Karatsuba Matrix Multiplication and its Efficient Custom Hardware Implementations
Abstract
While the Karatsuba algorithm reduces the complexity of large integer
multiplication, the extra additions required minimize its benefits for smaller
integers of more commonly-used bitwidths. In this work, we propose the
extension of the scalar Karatsuba multiplication algorithm to matrix
multiplication, showing how this maintains the reduction in multiplication
complexity of the original Karatsuba algorithm while reducing the complexity of
the extra additions. Furthermore, we propose new matrix multiplication hardware
architectures for efficiently exploiting this extension of the Karatsuba
algorithm in custom hardware.

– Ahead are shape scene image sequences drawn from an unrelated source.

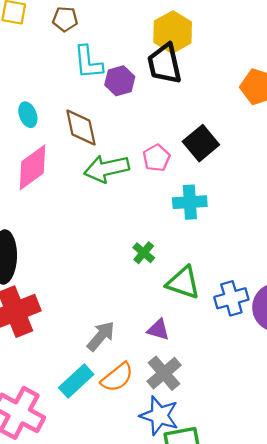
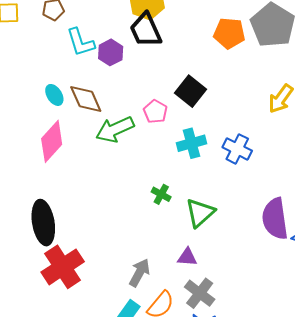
cyan ellipse: (28, 115) -> (54, 95), moved
green triangle: (183, 283) -> (200, 213), turned -48
blue cross: (231, 298) -> (237, 149), moved, turned -36

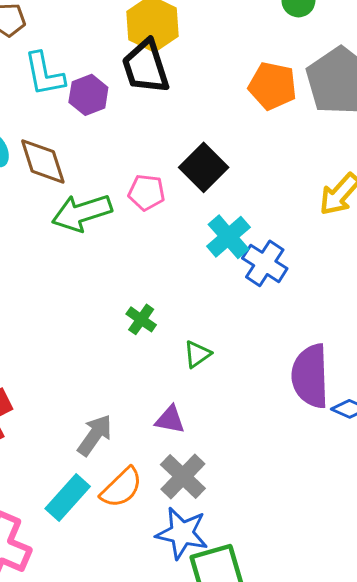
pink pentagon: (155, 112) -> (146, 192), turned -30
cyan cross: (191, 143) -> (228, 237), moved, turned -32
green triangle: (200, 213) -> (197, 354), size x0.6

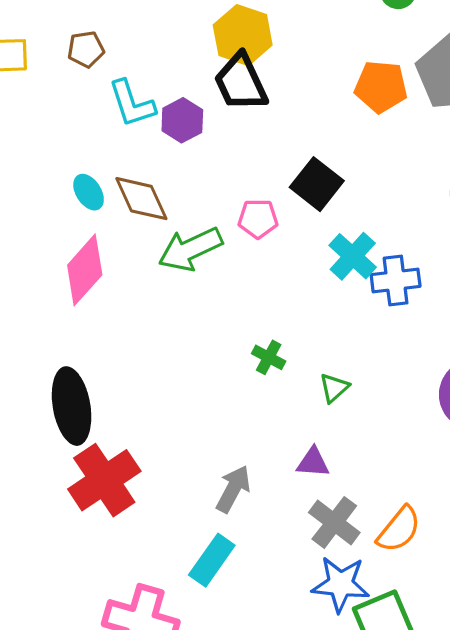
blue cross: (265, 263) -> (396, 280), turned -33
orange semicircle: (121, 488) -> (399, 529), moved

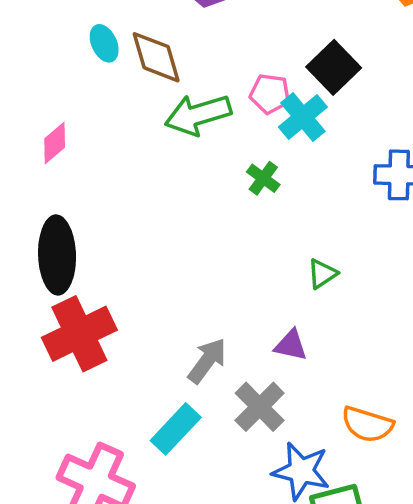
cyan cross: (353, 256) -> (303, 117), moved
pink diamond: (85, 270) -> (55, 143), moved, size x0.6
green cross: (269, 357) -> (263, 178), moved
gray cross: (334, 522) -> (260, 407), moved
orange semicircle: (399, 529) -> (367, 424), turned 60

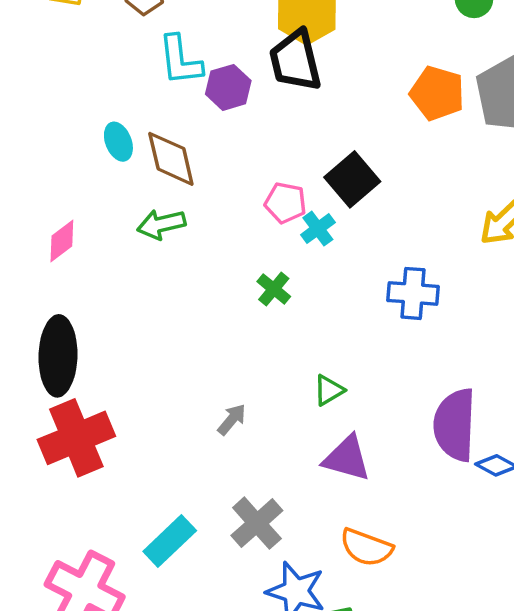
green arrow: (198, 115) -> (161, 224), moved, size x0.7
cyan cross: (303, 117) -> (318, 229), size x0.7
purple triangle: (291, 345) -> (347, 458), moved, size x1.4
gray arrow: (207, 361) -> (232, 419), moved, size x0.7

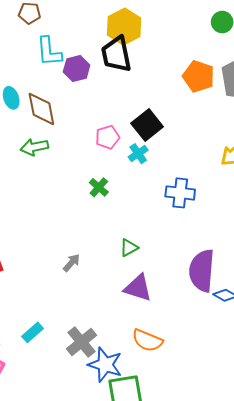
pink pentagon: (285, 203) -> (107, 137), turned -30
cyan cross: (318, 229) -> (138, 154), moved
gray cross: (257, 523) -> (82, 342), moved
cyan rectangle: (170, 541) -> (33, 332), size x0.7

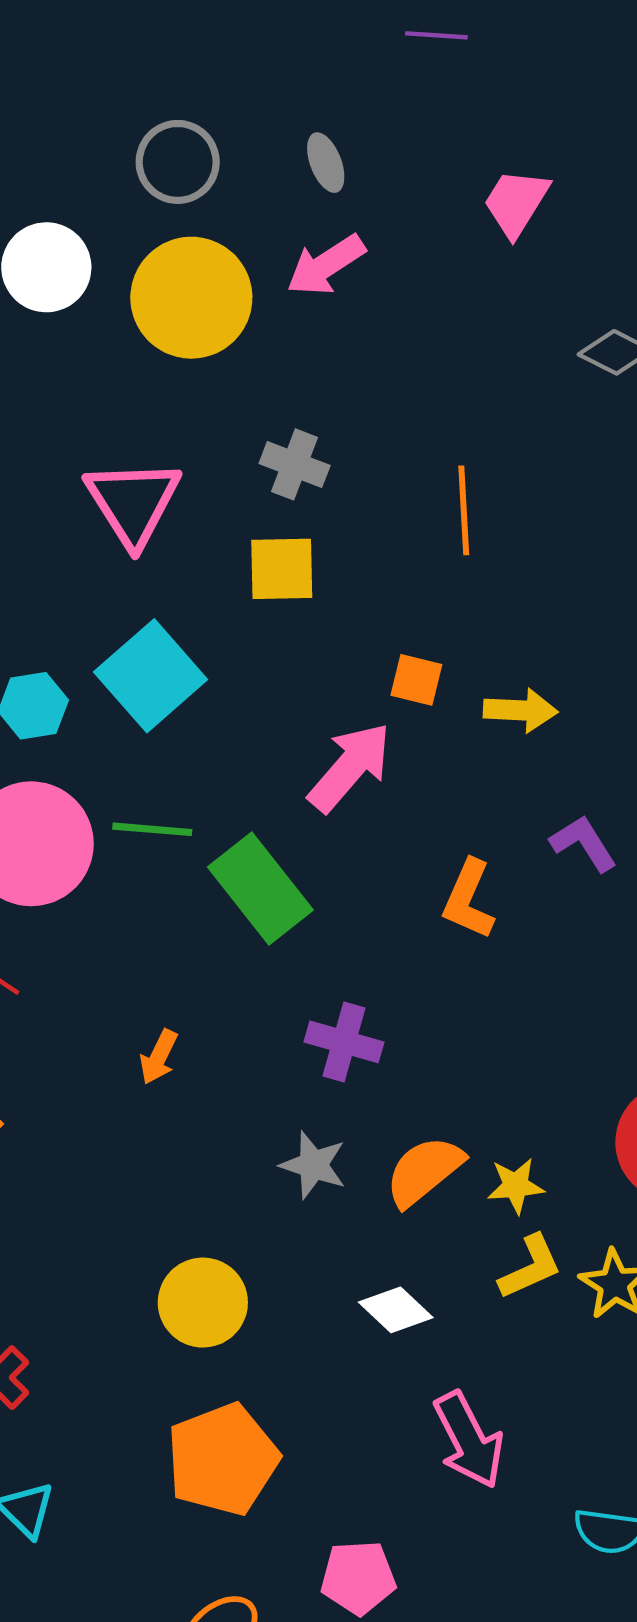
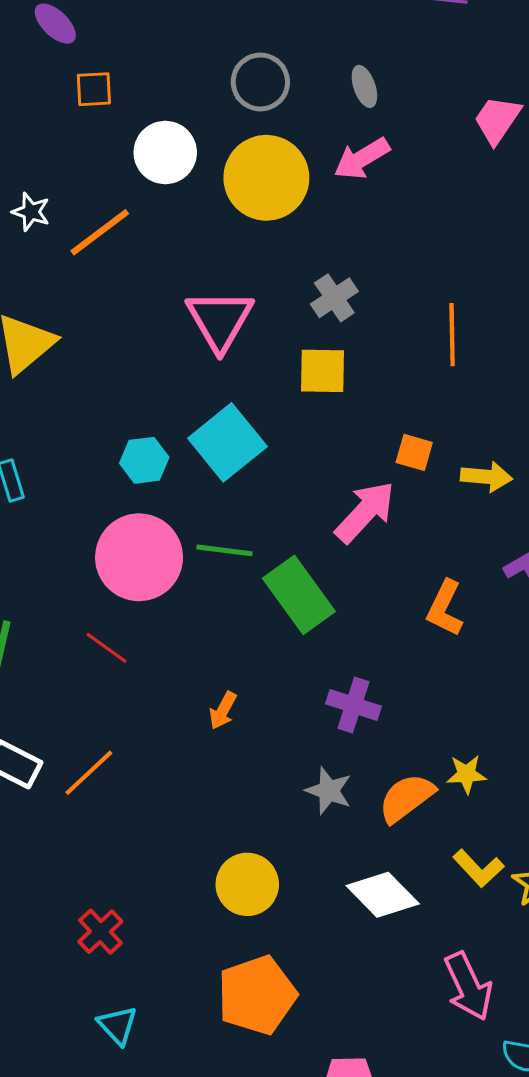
gray cross: (295, 464) -> (334, 298), turned 33
yellow star: (516, 1186) -> (466, 774), moved
yellow L-shape: (530, 1267) -> (478, 868), turned 69
white diamond: (396, 1310) -> (383, 895), size x1.4
pink arrow: (469, 1440) -> (468, 986), moved

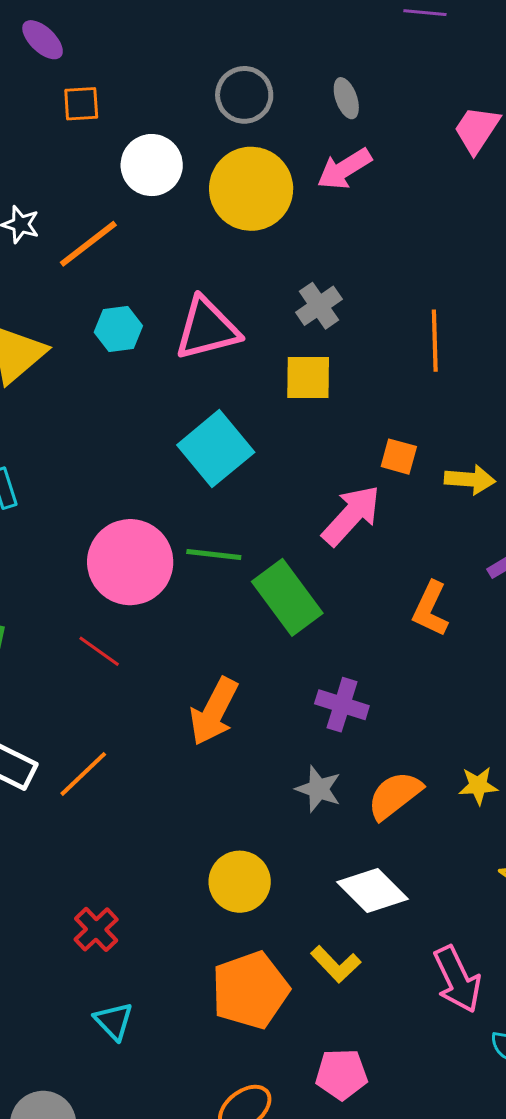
pink triangle: (220, 320) -> (207, 329), turned 46
cyan hexagon: (144, 460) -> (118, 329), moved
orange arrow: (223, 711) -> (214, 711), size x1.8
yellow star: (466, 774) -> (478, 786), moved
yellow L-shape: (478, 868) -> (336, 964), moved

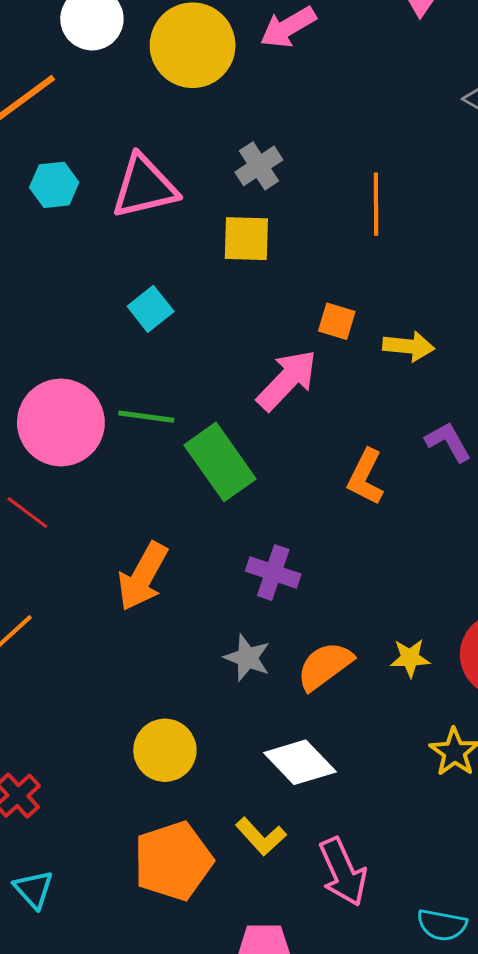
cyan square: (216, 449) -> (151, 309), size x0.6
pink arrow: (457, 979) -> (343, 872), moved

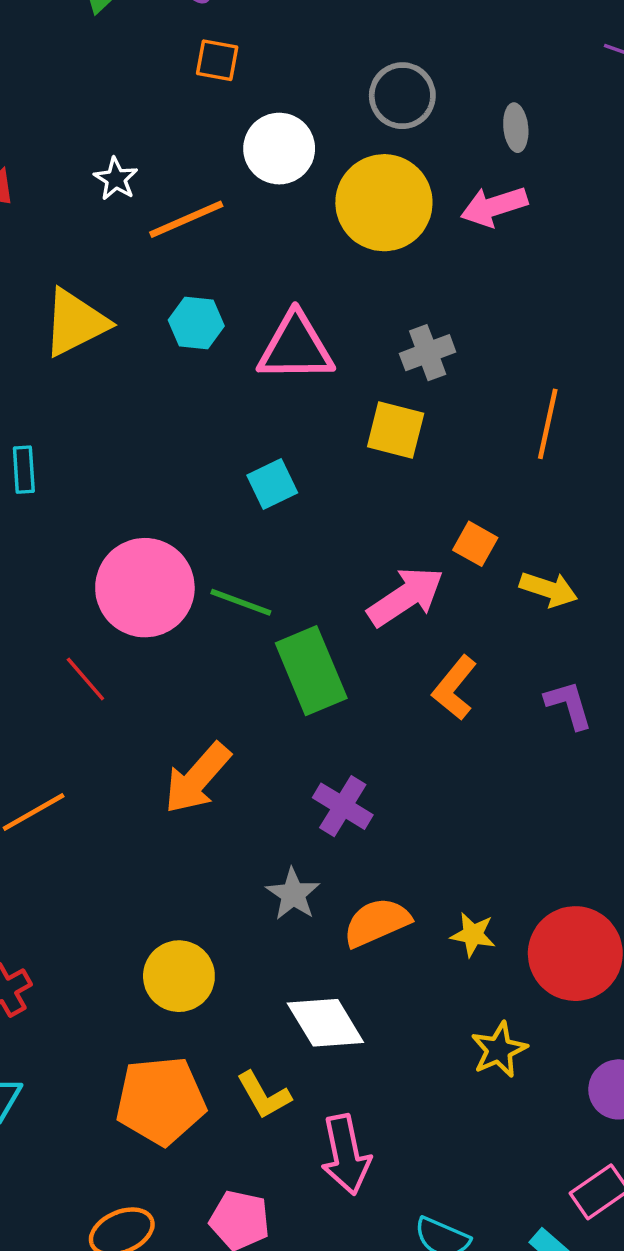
orange L-shape: (366, 477) -> (455, 688), moved

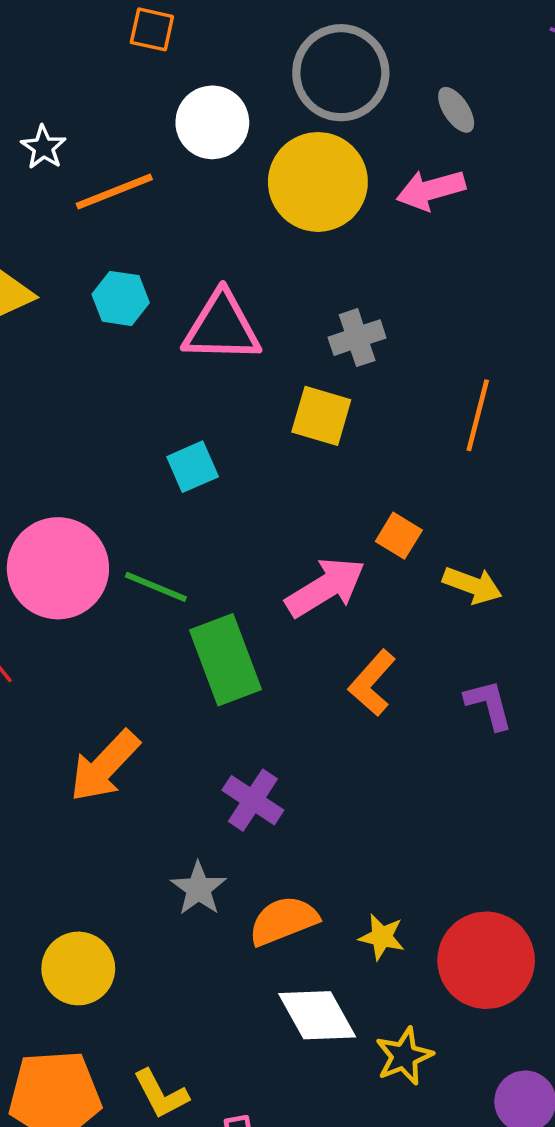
gray circle: (402, 96) -> (341, 73), size x1.4
gray ellipse: (516, 128) -> (456, 110), turned -30
white diamond: (325, 1023) -> (317, 1015), moved

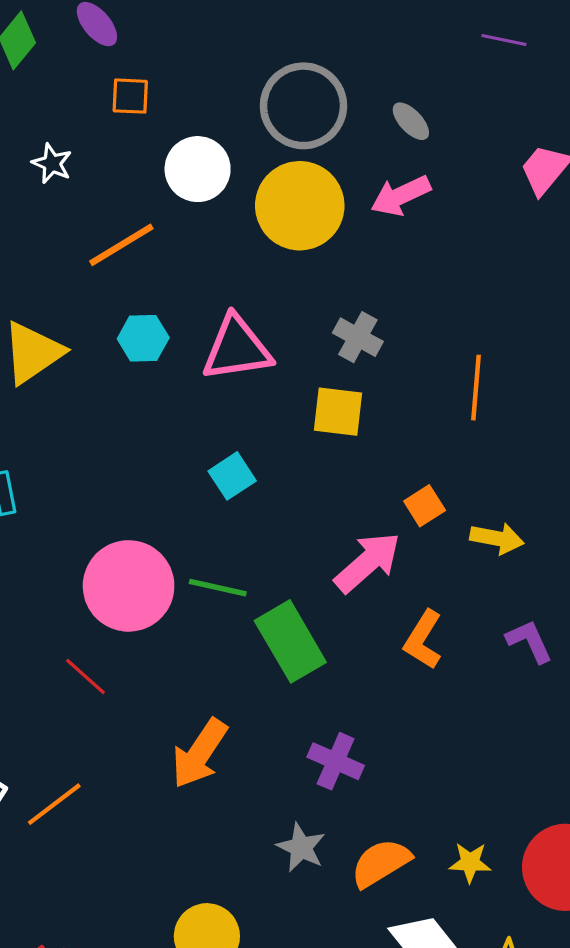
white star: (43, 147) -> (52, 163), moved
gray cross: (357, 338) -> (358, 337), turned -33
orange square: (399, 536) -> (425, 506), turned 36

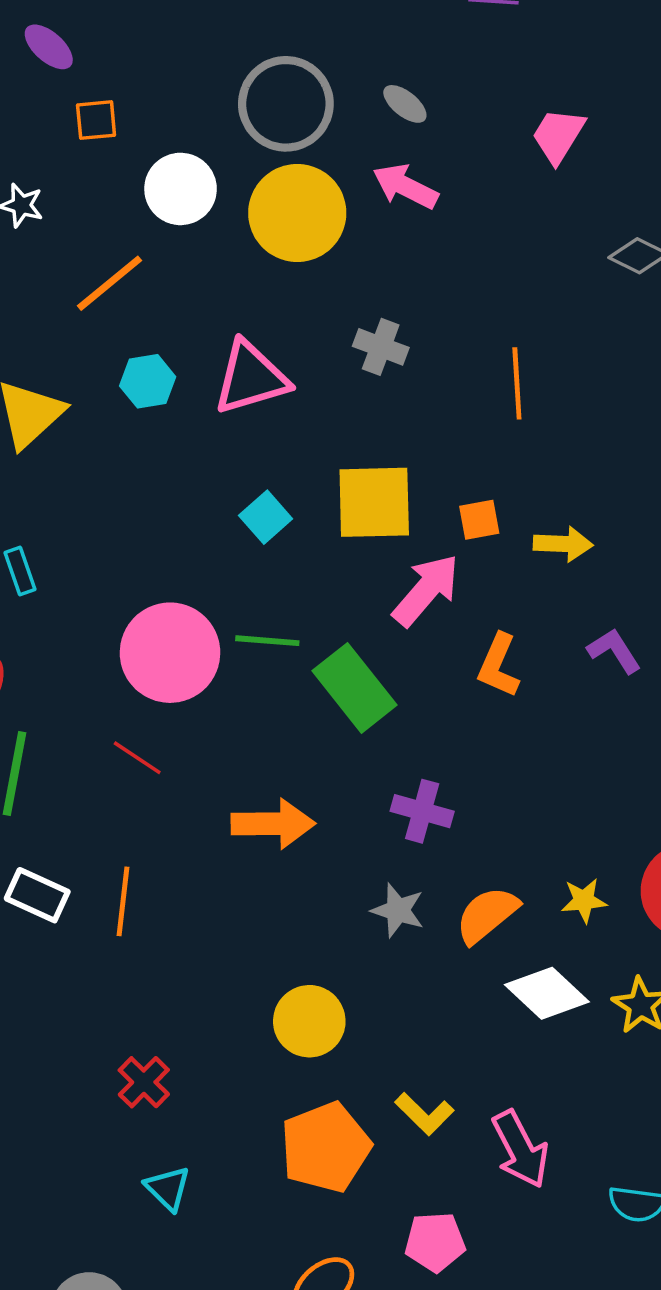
pink arrow: (401, 196) -> (405, 186), turned 60
yellow square: (338, 412) -> (374, 502), moved, size x1.4
orange square: (425, 506) -> (479, 520), turned 30
orange arrow: (200, 753) -> (273, 824), turned -116
orange line: (54, 804) -> (123, 901), turned -38

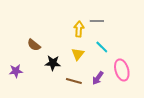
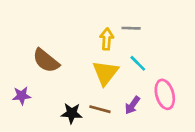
brown semicircle: (34, 45) -> (46, 61), size x1.5
yellow triangle: (78, 54) -> (105, 73), size x1.5
black star: (53, 63) -> (72, 113), moved

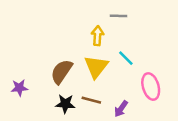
gray line: (131, 28) -> (118, 16), moved
brown semicircle: (46, 61) -> (62, 72), moved, turned 85
purple arrow: (132, 105) -> (121, 109), moved

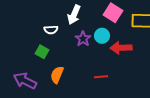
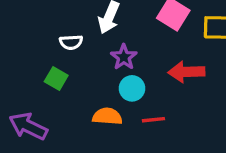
cyan circle: (102, 36) -> (132, 88), moved
orange semicircle: (57, 75) -> (107, 116), moved, turned 72

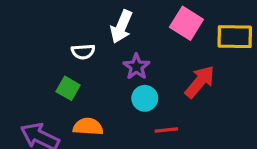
red arrow: (186, 72) -> (200, 82), turned 132
orange semicircle: (107, 116) -> (88, 127), moved

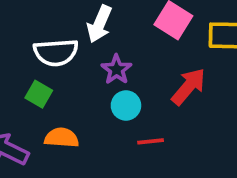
white semicircle: (83, 52) -> (56, 52), size x1.6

We show that the proposed algorithm and hardware
architectures can provide real area or execution time improvements for integer
matrix multiplication compared to scalar Karatsuba or conventional matrix
multiplication algorithms, while also supporting implementation through proven
systolic array and conventional multiplier architectures at the core. We
provide a complexity analysis of the algorithm and architectures and evaluate
the proposed designs both in isolation and in an end-to-end deep learning
accelerator system compared to baseline designs and prior state-of-the-art
works implemented on the same type of compute platform, demonstrating their
ability to increase the performance-per-area of matrix multiplication hardware.